*Work instruction*:
Filter the entries, keeping every line with the word "принимаю".
***** Input data
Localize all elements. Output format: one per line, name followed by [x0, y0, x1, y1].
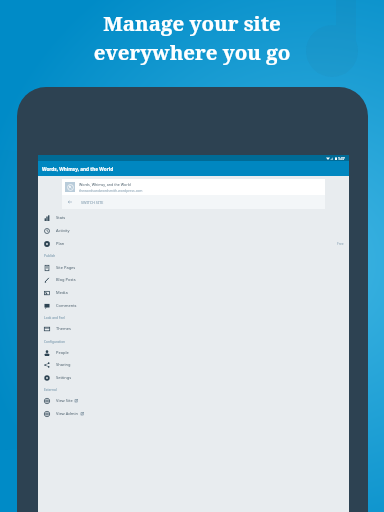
- staticText: Configuration: [44, 340, 66, 344]
- staticText: Look and Feel: [44, 316, 66, 320]
- staticText: thewordsandwordsmith.wordpress.com: [79, 188, 143, 193]
- button[interactable]: Sharing: [38, 358, 349, 371]
- staticText: View Admin: [56, 411, 79, 416]
- staticText: Words, Whimsy, and the World: [42, 166, 114, 172]
- staticText: Comments: [56, 303, 77, 308]
- button[interactable]: Comments: [38, 299, 349, 312]
- staticText: View Site: [56, 398, 73, 403]
- staticText: Manage your site everywhere you go: [0, 9, 384, 66]
- button[interactable]: Activity: [38, 224, 349, 237]
- staticText: Activity: [56, 228, 70, 233]
- staticText: 1:37: [338, 156, 345, 160]
- staticText: External: [44, 388, 57, 392]
- staticText: SWITCH SITE: [81, 200, 104, 205]
- staticText: Media: [56, 290, 68, 295]
- button[interactable]: View Admin: [38, 407, 349, 420]
- button[interactable]: Stats: [38, 211, 349, 224]
- button[interactable]: Words, Whimsy, and the World: [38, 161, 349, 176]
- staticText: Themes: [56, 326, 71, 331]
- staticText: People: [56, 350, 69, 355]
- staticText: Site Pages: [56, 265, 76, 270]
- staticText: Free: [337, 242, 344, 246]
- button[interactable]: People: [38, 346, 349, 359]
- staticText: Publish: [44, 254, 56, 258]
- button[interactable]: Words, Whimsy, and the World: [62, 179, 325, 195]
- staticText: Blog Posts: [56, 277, 76, 282]
- staticText: Stats: [56, 215, 66, 220]
- staticText: Plan: [56, 241, 65, 246]
- button[interactable]: Settings: [38, 371, 349, 384]
- button[interactable]: Back: [62, 195, 325, 209]
- button[interactable]: Plan: [38, 237, 349, 250]
- button[interactable]: View Site: [38, 394, 349, 407]
- staticText: Sharing: [56, 362, 71, 367]
- staticText: Words, Whimsy, and the World: [79, 182, 131, 187]
- button[interactable]: Media: [38, 286, 349, 299]
- button[interactable]: Site Pages: [38, 261, 349, 274]
- button[interactable]: Blog Posts: [38, 273, 349, 286]
- staticText: Settings: [56, 375, 72, 380]
- button[interactable]: Themes: [38, 322, 349, 335]
- other: Back: [68, 200, 72, 204]
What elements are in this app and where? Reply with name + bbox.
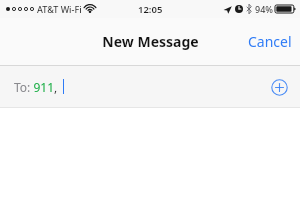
button[interactable]: Add contact — [266, 74, 292, 100]
staticText: New Message — [102, 32, 199, 51]
staticText: 94% — [255, 3, 273, 15]
staticText: To: 911, — [14, 79, 58, 95]
button[interactable]: Cancel — [240, 26, 300, 57]
button[interactable]: To: 911, — [0, 66, 300, 107]
staticText: AT&T Wi-Fi — [37, 3, 82, 15]
staticText: 12:05 — [138, 3, 163, 16]
staticText: Cancel — [248, 32, 292, 51]
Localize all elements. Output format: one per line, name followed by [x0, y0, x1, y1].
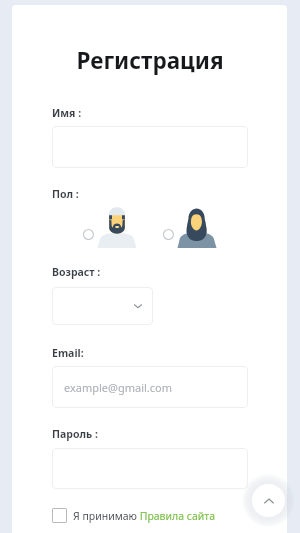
button[interactable]: Scroll to top: [252, 484, 285, 517]
staticText: Я принимаю Правила сайта: [73, 509, 216, 523]
button[interactable]: [52, 287, 153, 325]
button[interactable]: [52, 126, 248, 168]
button[interactable]: example@gmail.com: [52, 366, 248, 408]
staticText: Возраст :: [52, 265, 101, 279]
button[interactable]: [163, 207, 217, 248]
staticText: Пол :: [52, 187, 79, 201]
button[interactable]: [83, 207, 137, 248]
button[interactable]: Я принимаю Правила сайта: [52, 508, 216, 523]
staticText: Email:: [52, 346, 84, 360]
staticText: example@gmail.com: [64, 380, 173, 395]
staticText: Имя :: [52, 106, 82, 120]
staticText: Пароль :: [52, 427, 98, 441]
button[interactable]: [52, 448, 248, 489]
staticText: Регистрация: [0, 45, 300, 76]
**********
*Answer to this exercise*:
staticText: Я принимаю Правила сайта: [73, 509, 216, 523]
button[interactable]: Я принимаю Правила сайта: [52, 508, 216, 523]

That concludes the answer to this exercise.